Out of spite, I asked him about his ex-wife and his two daughters.
“I love them all too,” he replied.
“Then what about my brother? What about me? Why are you so okay with all this? Why do you act like you like us?”
“It’s not that I like you two. It doesn’t matter who you are. It’s that you carry a piece of your mom in you, and whatever comes from your mom I love.”
His answer was so simple, I didn’t know how to feel. With him, I never do.
I met many of his friends. Sometimes, they brought me persimmons and fried chicken. I suspect ahjussi overheard me asking my mom for them.
They talked of ‘the old days,’ of ‘coming to their senses.’ When their speech slurred and necks reddened after too many shots of soju, they called him hyungnim—boss. From them, I learned that he was a kkangpae—a Korean gangster—up to his late 20s. They laughed as they called him Dongdu-cheon’s very own Moses; people split like the Red Sea when he passed by. I learned to laugh along with them.

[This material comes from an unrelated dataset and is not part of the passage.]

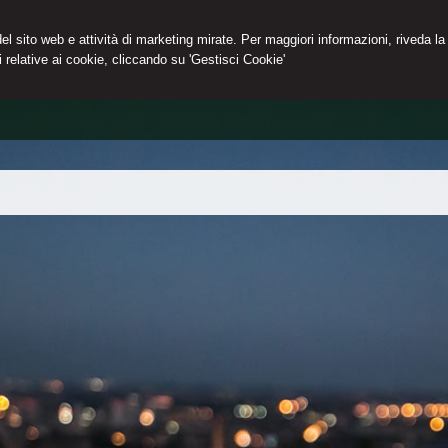
 del sito web e attività di marketing mirate. Per maggiori informazioni, riveda la
 relative ai cookie, cliccando su 'Gestisci Cookie'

Dongdu-cheon is home to one of the biggest U.S. army bases in Korea. This also means it is home to one of the biggest red-light districts in the country. The people there are largely poor and uneducated. The army men, perhaps tired of protecting a country not their own from a cold war that had gone too cold, drank too much too often and harassed business owners. Twenty years ago, Korea could not do without the help of the U.S. And so, the Korean government ordered the cops to turn a blind eye. Ahjussi, with the help of his two best friends, served instead of the cops. To this day, they are known as the men that protected Dongdu-cheon.
“Why did you do that?” I asked.
I wasn’t surprised when he answered, “Because I love my hometown.”

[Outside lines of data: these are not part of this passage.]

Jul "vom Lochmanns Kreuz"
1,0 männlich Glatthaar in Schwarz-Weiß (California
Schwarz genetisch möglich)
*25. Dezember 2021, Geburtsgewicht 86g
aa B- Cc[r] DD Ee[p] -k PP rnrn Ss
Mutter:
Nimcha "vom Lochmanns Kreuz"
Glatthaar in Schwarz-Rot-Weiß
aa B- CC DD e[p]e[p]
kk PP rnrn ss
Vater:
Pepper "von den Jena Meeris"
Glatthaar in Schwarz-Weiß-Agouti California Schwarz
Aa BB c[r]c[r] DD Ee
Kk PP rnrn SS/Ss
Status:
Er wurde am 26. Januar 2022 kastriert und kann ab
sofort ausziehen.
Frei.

Through stories like these, I pieced him together.
His view on love angered me. He seemed to love everyone and everything, which I felt was equivalent to loving no one and nothing.
His absolute faith in promises angered me. I felt that responsibility to uphold promises could not be black and white.
But I am glad he is the one my mom will grow old with. I am relieved he is the one my brother will look up to.
We drove back from Seoul to Dongdu-cheon for the last time to the slow beat of Lee Moon Sae’s “Old Love.” I had memorized the lyrics by then, and I moved my head in a figure-eight motion together with the ahjussi next to me. He spoke to me unprompted for the first time in three months.
“I am an everyday blue-collar worker, just an ahjussi. I work to make sure that the houses we build are built to stand strong and correct. If a house collapses, many people will get hurt. You see, there is no use in a pretty house if its roof leaks rainwater or if its floor is slanted. It’s my job to take responsibility for every house we put out to sell. I know that the houses I build are not anything special. But I always make sure they are safe for people to live in. I always make sure the winter wind won’t reach the people inside.”
My mom tells me that he is building their house in the mountains near Dongdu-cheon right now. A house so big that I would get lost trying to find the bathroom. She tells me that he did not think twice about building a room for me too.